Taking no chances
A horse is put up for sale by his owner. In order to ensure that he doesn’t get “marked up” by his pasturemates, the horse is turned out alone in a paddock where he can see other horses but cannot interact with them, even over the fence.
The median (or “middle” value, used as a measure to gauge the most “typical” score) ranking of this situation by experts in the study was a 2, meaning that overall, they did not feel the level of isolation described in the vignette was particularly threatening to the horse’s welfare. Despite the fact that professionals indicated that a horse’s psychological health is an important part of his welfare, this scenario did not receive a score higher than 3.
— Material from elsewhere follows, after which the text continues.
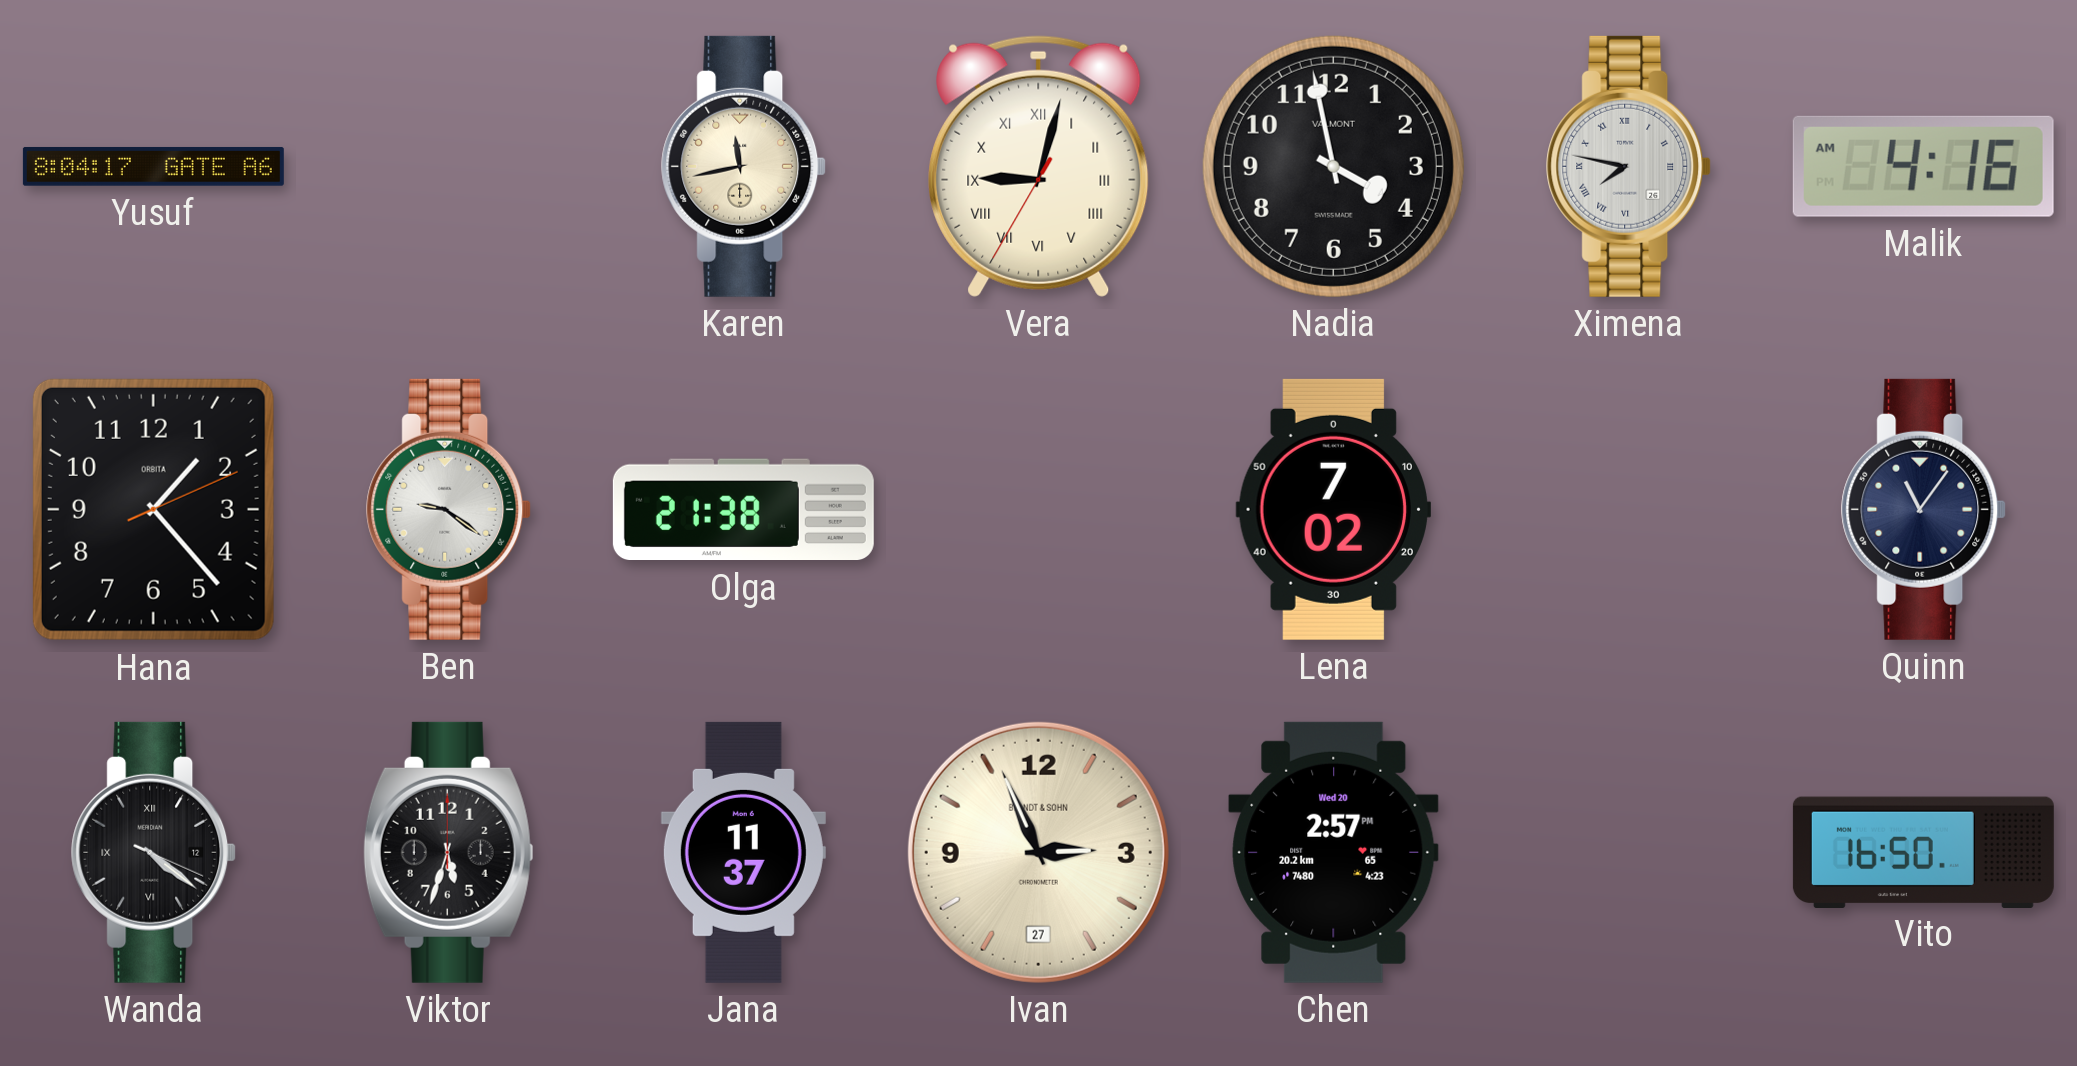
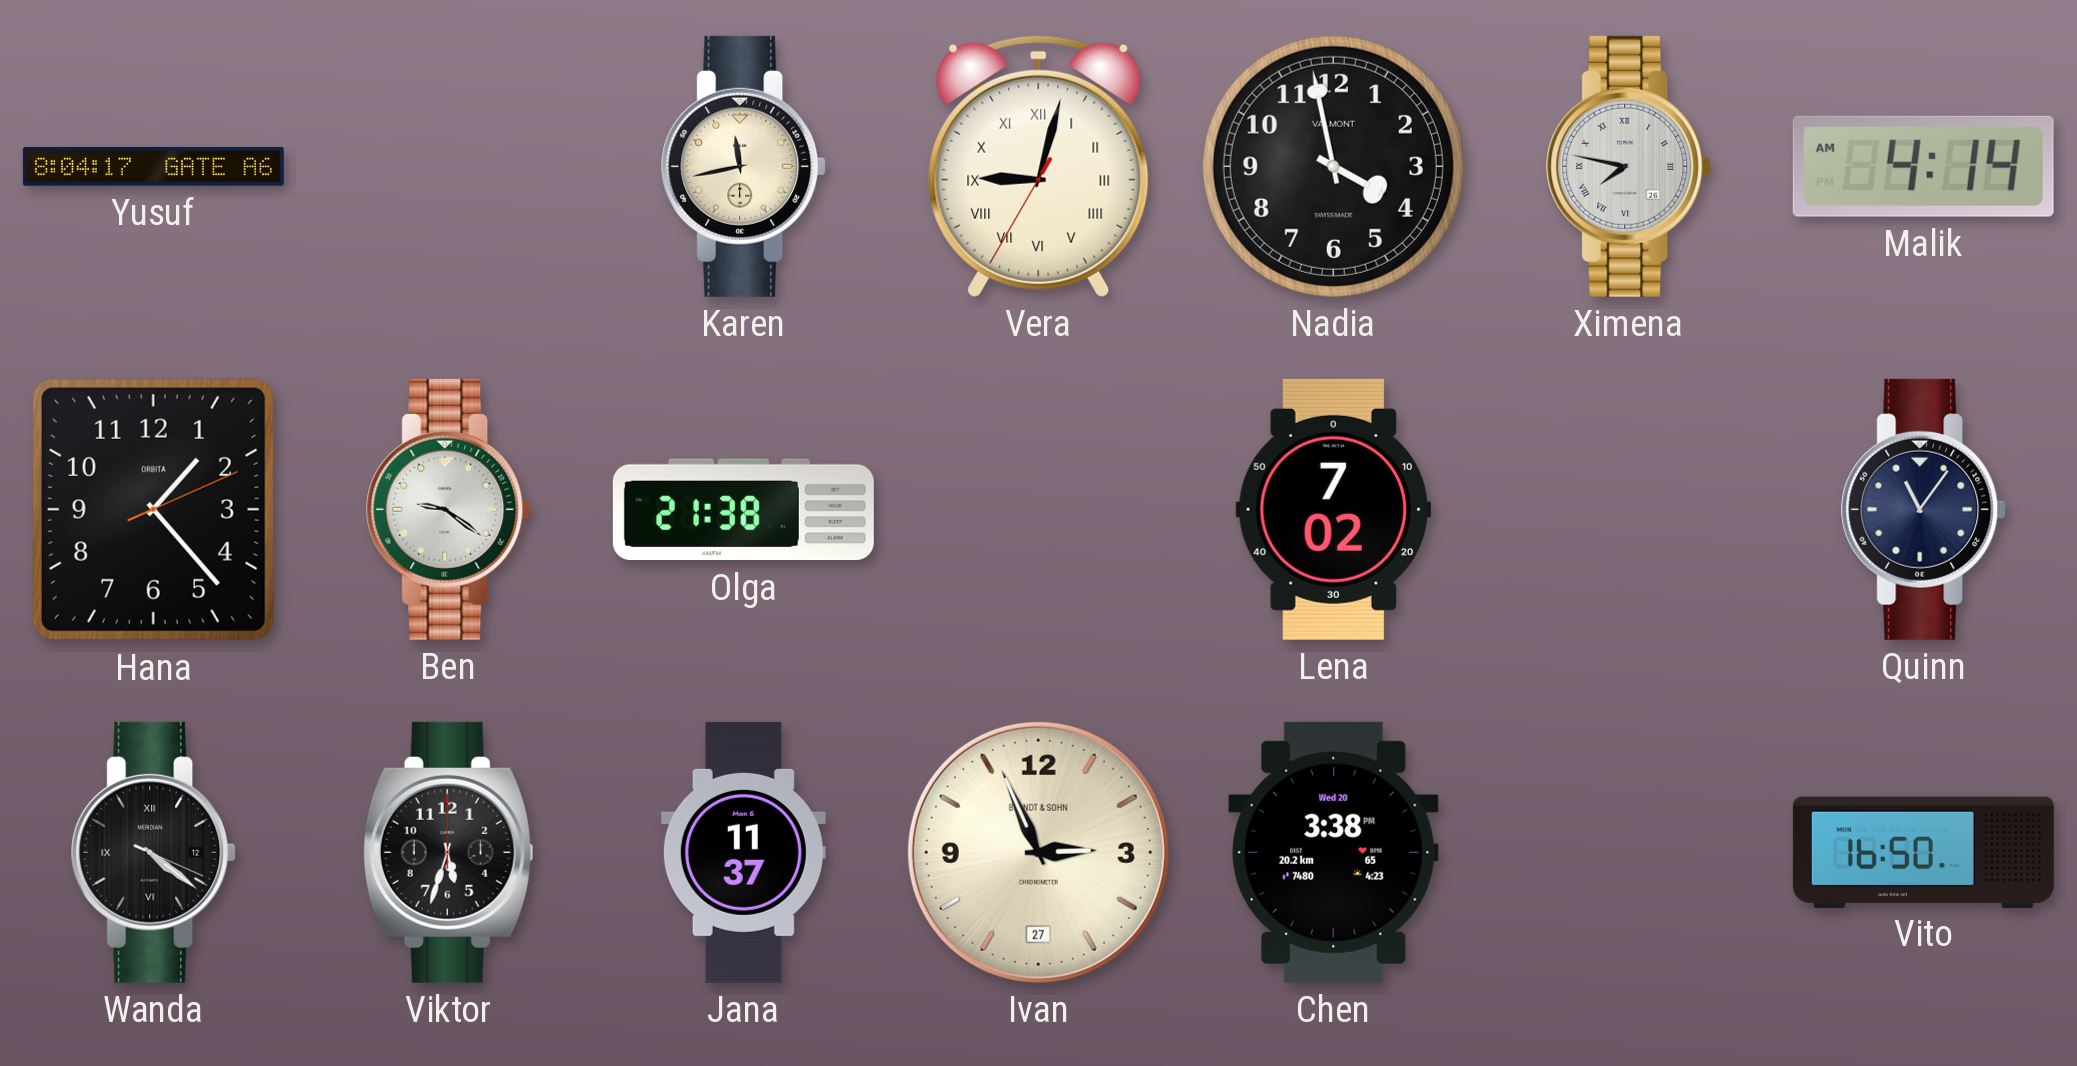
Malik: 4:16 -> 4:14
Chen: 2:57 -> 3:38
However, the comments from the experts revealed how individual circumstances can alter an equation. This, and several other scenarios, highlighted the importance of knowing how a certain horse will react to the situation described. “While some horses may be used to solitary turnout, others are more ‘herd bound,’” says DuBois. “As a result, the separation from his herdmates may affect the welfare of one horse more than another.” Other respondents pointed out how a few days of psychological discomfort might be worth the benefits. “The feeling was that if being sold would improve the horse’s welfare, then the short-term isolation could help that happen faster, ultimately helping the horse,” she adds.
This vignette, says DuBois, illustrates how a welfare situation nearly everyone agrees on in principal can lead to different interpretations in realworld situations and when considering the needs of individual horses.